**TASK:**
In the records below, the line with "قرار رئيس مجلس الوزراء رقم" opens the range and the line with "منظومة الدعم النقدي المقدم من جانب الدولة" closes it; print that range exactly and nothing else.

=== Begin Enclosure ===

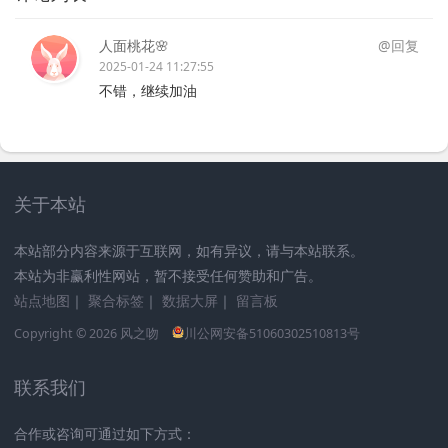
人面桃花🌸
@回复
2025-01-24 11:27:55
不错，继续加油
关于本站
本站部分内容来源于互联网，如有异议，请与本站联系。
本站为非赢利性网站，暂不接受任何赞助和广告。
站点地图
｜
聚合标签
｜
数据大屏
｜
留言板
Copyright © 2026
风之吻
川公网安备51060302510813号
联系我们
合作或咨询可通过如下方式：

=== End Enclosure ===
=== Begin Enclosure ===

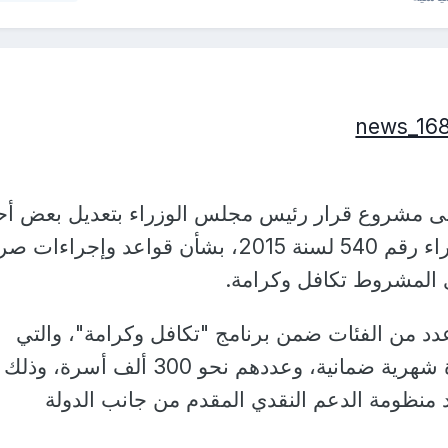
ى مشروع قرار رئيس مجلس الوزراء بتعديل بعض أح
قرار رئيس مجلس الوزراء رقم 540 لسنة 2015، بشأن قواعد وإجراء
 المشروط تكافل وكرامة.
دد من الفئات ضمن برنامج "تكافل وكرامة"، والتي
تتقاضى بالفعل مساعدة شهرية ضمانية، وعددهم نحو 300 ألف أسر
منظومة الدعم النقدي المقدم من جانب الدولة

=== End Enclosure ===

**RESPONSE:**
قرار رئيس مجلس الوزراء رقم 540 لسنة 2015، بشأن قواعد وإجراء
 المشروط تكافل وكرامة.
دد من الفئات ضمن برنامج "تكافل وكرامة"، والتي
تتقاضى بالفعل مساعدة شهرية ضمانية، وعددهم نحو 300 ألف أسر
منظومة الدعم النقدي المقدم من جانب الدولة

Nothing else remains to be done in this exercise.